For transcript-like inputs (user↔assistant messages), prefer `MessagePairChunker` so a question and its answer stay in the same chunk. See `mnemostack.chunking`.

### Knowledge graph (optional)

```python
from mnemostack.graph import GraphStore

graph = GraphStore(uri="bolt://localhost:7687")
graph.add_triple("alice", "works_on", "project-x", valid_from="2024-01-01")
graph.add_triple("alice", "works_on", "project-y", valid_from="2024-07-01")

# Who was alice working on in March?
march_facts = graph.query_triples(subject="alice", as_of="2024-03-15")
```

### MCP server for Claude Desktop

Add to `~/Library/Application Support/Claude/claude_desktop_config.json`:

```json
{
  "mcpServers": {
    "mnemostack": {
      "command": "mnemostack",
      "args": ["mcp-serve", "--provider", "gemini", "--collection", "my-memory"],
      "env": {
        "GEMINI_API_KEY": "your-key-here"
      }
    }
  }
}
```

Claude will then be able to call `mnemostack_search`, `mnemostack_answer`, and graph tools.

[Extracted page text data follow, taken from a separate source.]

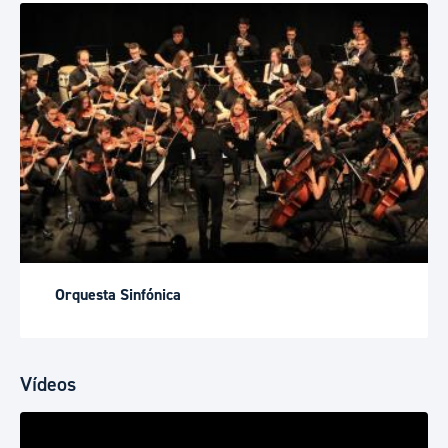
Orquesta Sinfónica
Vídeos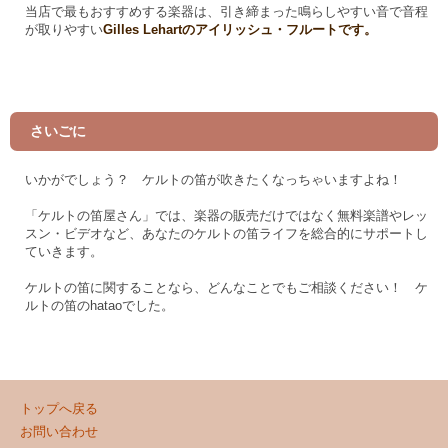
当店で最もおすすめする楽器は、引き締まった鳴らしやすい音で音程
が取りやすい
Gilles Lehartのアイリッシュ・フルートです。
さいごに
いかがでしょう？ ケルトの笛が吹きたくなっちゃいますよね！
「ケルトの笛屋さん」
では、楽器の販売だけではなく無料楽譜やレッ
スン・ビデオなど、あなたのケルトの笛ライフを総合的にサポートし
ていきます。
ケルトの笛に関することなら、どんなことでもご相談ください！ ケ
ルトの笛のhataoでした。
トップへ戻る
お問い合わせ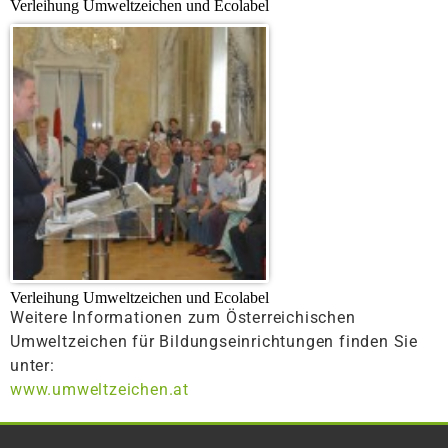
Verleihung Umweltzeichen und Ecolabel
Verleihung Umweltzeichen und Ecolabel
Weitere Informationen zum Österreichischen
Umweltzeichen für Bildungseinrichtungen finden Sie
unter:
www.umweltzeichen.at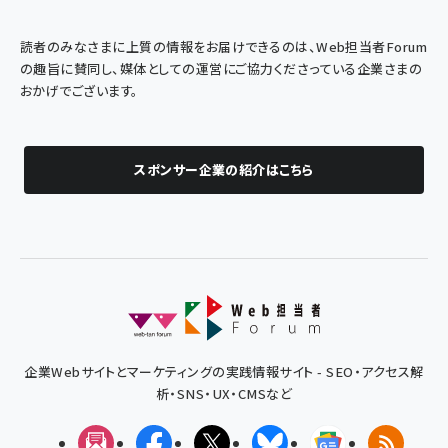
読者のみなさまに上質の情報をお届けできるのは、Web担当者Forum
の趣旨に賛同し、媒体としての運営にご協力くださっている企業さまの
おかげでございます。
スポンサー企業の紹介はこちら
企業Webサイトとマーケティングの実践情報サイト - SEO・アクセス解
析・SNS・UX・CMSなど
メルマガ
Facebook
X(エックス)
Bluesky
Googleニュ
RSS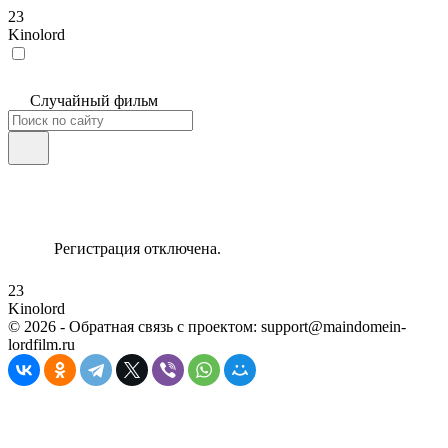
23
Kinolord
Случайный фильм
Регистрация отключена.
23
Kinolord
©
2026
- Обратная связь с проектом: support@maindomein-
lordfilm.ru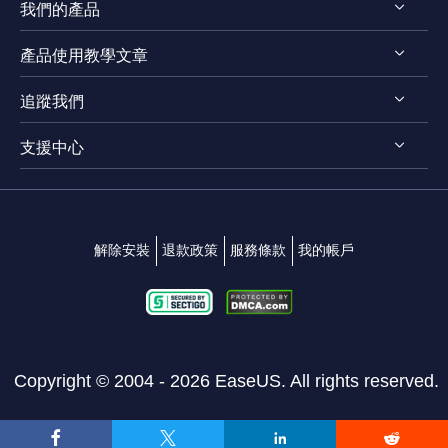
我們的產品
認識 EaseUS
產品使用教學文章
評測 & 獎項
EaseUS VoiceWave
法律聲明
追蹤我們
EaseUS VideoKit
影片剪輯技巧
隱私權政策
EaseUS Video Downloader
支援中心




影片轉檔技巧
EaseUS Video Editor
影片 & 音訊下載
連絡支援團隊
EaseUS Video Converter
變聲技巧
解除安裝
退款政策
服務條款
我的帳戶
EaseUS RecExperts
EaseUS MakeMyAudio
Copyright ©
2004 - 2026
EaseUS. All rights reserved.





### Custom embedding provider

```python
from mnemostack.embeddings import EmbeddingProvider, register_provider

class MyProvider(EmbeddingProvider):
    @property
    def name(self): return "my-provider"
    @property
    def dimension(self): return 512
    def embed(self, text): ...
    def embed_batch(self, texts): ...

register_provider("my-provider", MyProvider)
```

## Design

See [ARCHITECTURE.md](ARCHITECTURE.md) for detailed design: pipeline stages, Qdrant schema, Memgraph temporal model, consolidation runtime, MCP tools.

### Pipeline state

The 8-stage pipeline needs a tiny bit of state between calls (Q-learning weights, inhibition-of-return history, per-document gravity/hub counters). `FileStateStore(path)` persists it to a JSON file. For multi-process servers, implement your own `StateStore` (two methods: `load()` / `save(state)`) backed by Redis or your database.

### Graceful degradation

Any retriever can fail (Memgraph down, Qdrant unreachable, BM25 corpus empty). `Recaller` logs and continues with the remaining sources. The LLM reranker is wrapped in try/except by convention — if the LLM is rate-limited, the pre-rerank order is returned. This is deliberate: a memory stack that goes dark because one component hiccuped is worse than a slightly degraded one.

## Roadmap

- [x] Embedding provider registry (Gemini / Ollama / HuggingFace)
- [x] LLM provider registry (Gemini Flash / Ollama)
- [x] Qdrant wrapper
- [x] BM25 + RRF recall pipeline
- [x] Answer mode with confidence + citations
- [x] LLM-based reranker
- [x] Memgraph wrapper with temporal validity
- [x] Consolidation runtime (phase orchestrator)
- [x] CLI (`mnemostack health/search/answer/index/mcp-serve`)
- [x] MCP server (Model Context Protocol)
- [ ] Text → graph triple extractor helpers
- [ ] Config file support (YAML/JSON)
- [ ] Async variants for high-throughput servers
- [ ] Docker compose examples

## License

Apache 2.0 — see [LICENSE](LICENSE).

## Contributing

Early days. Issues and PRs welcome once API stabilizes.